**Task objective:** Where the material below has a line containing "Richiesta assistenza", start repeating exactly, and keep going through the line containing "Cookie Policy (UE)", with no other lines.
============
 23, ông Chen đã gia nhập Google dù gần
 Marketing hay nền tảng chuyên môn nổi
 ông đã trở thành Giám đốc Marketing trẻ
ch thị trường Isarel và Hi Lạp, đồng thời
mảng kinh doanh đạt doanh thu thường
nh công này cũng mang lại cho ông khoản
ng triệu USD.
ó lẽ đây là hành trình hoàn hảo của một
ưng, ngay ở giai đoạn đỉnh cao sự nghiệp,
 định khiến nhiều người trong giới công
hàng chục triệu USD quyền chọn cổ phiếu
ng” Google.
============
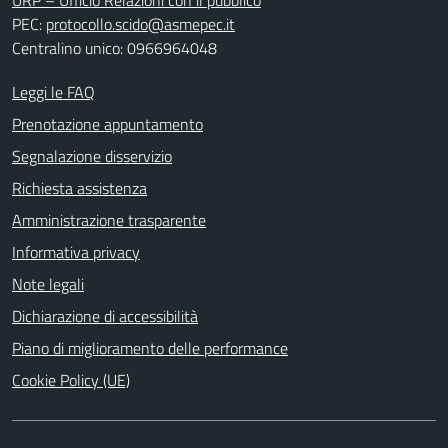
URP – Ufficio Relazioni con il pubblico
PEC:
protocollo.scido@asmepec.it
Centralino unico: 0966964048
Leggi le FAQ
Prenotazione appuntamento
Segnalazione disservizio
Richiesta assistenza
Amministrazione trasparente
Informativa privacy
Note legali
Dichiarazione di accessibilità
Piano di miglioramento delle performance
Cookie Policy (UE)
============
**Problem solution:**
Richiesta assistenza
Amministrazione trasparente
Informativa privacy
Note legali
Dichiarazione di accessibilità
Piano di miglioramento delle performance
Cookie Policy (UE)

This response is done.